HSBC

HSBC plans 14,000 more job cuts to save $3 billion

HSBC CEO Stuart Gulliver announces additional job losses by 2016 in an attempt to reduce costs.
HSBC CEO Stuart Gulliver (AFP)
HSBC CEO Stuart Gulliver (AFP)

HSBC will reduce its worldwide headcount by a further 14,000 over the next three years, chief executive Stuart Gulliver told investors and analysts yesterday. The cuts will help pare costs by another $3 billion in addition to the savings made since 2011 when Gulliver took charge of Europe’s biggest bank.

HSBC has slashed 34,000 jobs during the past three years and at the end of 2012 employed 260,000 staff. This will drop to 254,000 as part of the cuts that have already been announced and is expected to fall to between 240,000 and 250,000 by 2016.

“We will continue to exert tight cost discipline while streamlining processes and procedures,” said Gulliver in London yesterday.

The bank has already achieved annual cost savings of around $4 billion through reduced staffing levels and from asset disposals. It has cut 46,000 jobs worldwide and sold more than 50 businesses, including its stake in Ping An Insurance for $9.4 billion in February. Its risk-weighted assets have fallen to about $95 billion.

However, Gulliver pointed out that although absolute saving targets had been met, sluggish income growth meant that as a proportion of revenue, costs are still too high. The European sovereign debt crisis has hurt profitability.

HSBC has had to revise its costs-to-revenue target to 55% from a range of 48% to 52% during the previous three years. Staff cuts will be made across the bank’s global operations rather than focused on particular regions or divisions. But the bank is still committed to growing its commercial banking businesses in the emerging markets of Asia and Latin America.
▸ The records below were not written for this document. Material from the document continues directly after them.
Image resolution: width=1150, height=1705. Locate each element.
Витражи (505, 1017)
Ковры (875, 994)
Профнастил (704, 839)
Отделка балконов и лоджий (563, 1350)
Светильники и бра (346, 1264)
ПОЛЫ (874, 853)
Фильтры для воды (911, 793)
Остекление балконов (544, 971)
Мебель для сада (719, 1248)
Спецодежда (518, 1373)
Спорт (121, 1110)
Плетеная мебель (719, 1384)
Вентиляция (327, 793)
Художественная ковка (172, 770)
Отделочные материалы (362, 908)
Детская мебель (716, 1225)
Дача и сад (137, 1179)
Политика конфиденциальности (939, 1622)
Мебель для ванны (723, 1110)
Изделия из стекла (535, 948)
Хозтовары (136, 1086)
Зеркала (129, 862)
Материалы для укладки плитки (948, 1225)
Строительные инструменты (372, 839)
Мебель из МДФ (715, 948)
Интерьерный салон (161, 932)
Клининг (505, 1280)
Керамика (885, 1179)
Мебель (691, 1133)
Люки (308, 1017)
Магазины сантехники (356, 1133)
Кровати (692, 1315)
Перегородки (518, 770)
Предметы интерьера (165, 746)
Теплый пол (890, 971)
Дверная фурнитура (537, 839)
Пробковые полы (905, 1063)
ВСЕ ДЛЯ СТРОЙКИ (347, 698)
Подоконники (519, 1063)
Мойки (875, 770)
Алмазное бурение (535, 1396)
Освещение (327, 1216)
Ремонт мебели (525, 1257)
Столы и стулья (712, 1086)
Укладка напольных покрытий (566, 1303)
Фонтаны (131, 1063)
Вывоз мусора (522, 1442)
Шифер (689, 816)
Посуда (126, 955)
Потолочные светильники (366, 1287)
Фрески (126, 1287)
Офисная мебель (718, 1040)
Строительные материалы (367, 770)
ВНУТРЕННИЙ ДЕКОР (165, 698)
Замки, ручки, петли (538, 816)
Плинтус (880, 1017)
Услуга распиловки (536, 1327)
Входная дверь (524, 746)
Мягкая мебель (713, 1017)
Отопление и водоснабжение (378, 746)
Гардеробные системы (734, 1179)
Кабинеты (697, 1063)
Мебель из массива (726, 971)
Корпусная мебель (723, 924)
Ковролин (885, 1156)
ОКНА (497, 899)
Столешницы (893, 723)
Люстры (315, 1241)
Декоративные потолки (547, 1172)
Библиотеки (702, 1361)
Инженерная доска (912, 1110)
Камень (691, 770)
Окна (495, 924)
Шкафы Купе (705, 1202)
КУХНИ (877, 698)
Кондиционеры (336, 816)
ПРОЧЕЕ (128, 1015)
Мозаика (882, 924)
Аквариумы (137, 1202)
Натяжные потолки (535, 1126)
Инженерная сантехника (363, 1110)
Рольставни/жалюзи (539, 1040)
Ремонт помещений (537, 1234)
HSBC is well capitalised, with shareholder equity of $175 billion and a tier-1 ratio of 10.1%. The bank indicated that it may begin buying back shares in order to achieve a return on equity of 12% to 15%, compared with 8.4% in 2012.

It also plans to increase its dividend by $1 billion this year, maintaining a payout ratio of between 40% and 60%. HSBC is already one of the largest dividend payers in the FTSE 100. The bank’s share price rose about 1% yesterday.